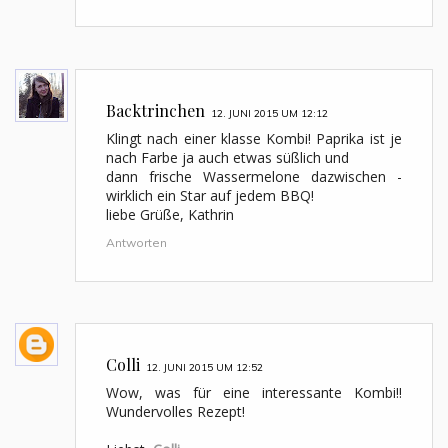
Backtrinchen
12. JUNI 2015 UM 12:12
Klingt nach einer klasse Kombi! Paprika ist je
nach Farbe ja auch etwas süßlich und
dann frische Wassermelone dazwischen -
wirklich ein Star auf jedem BBQ!
liebe Grüße, Kathrin
Antworten
Colli
12. JUNI 2015 UM 12:52
Wow, was für eine interessante Kombi!!
Wundervolles Rezept!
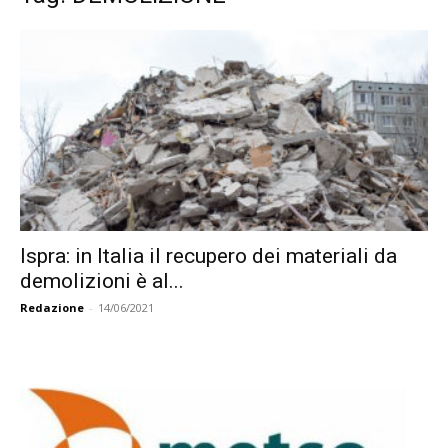
Ispra: in Italia il recupero dei materiali da
demolizioni è al...
Redazione
-
14/06/2021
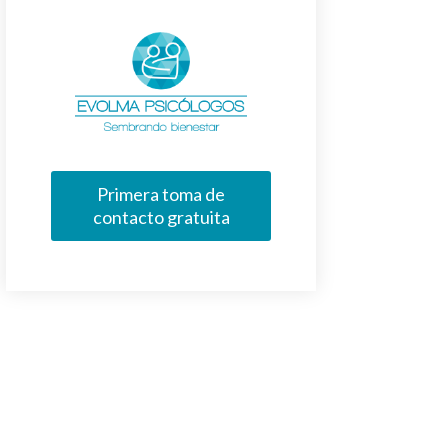
Primera toma de
contacto gratuita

===============

## Work instructions
Which lines in the data hold the string "JUNI"? Copy each of them.

## Result of this task
12. JUNI 2015 UM 12:12
12. JUNI 2015 UM 12:52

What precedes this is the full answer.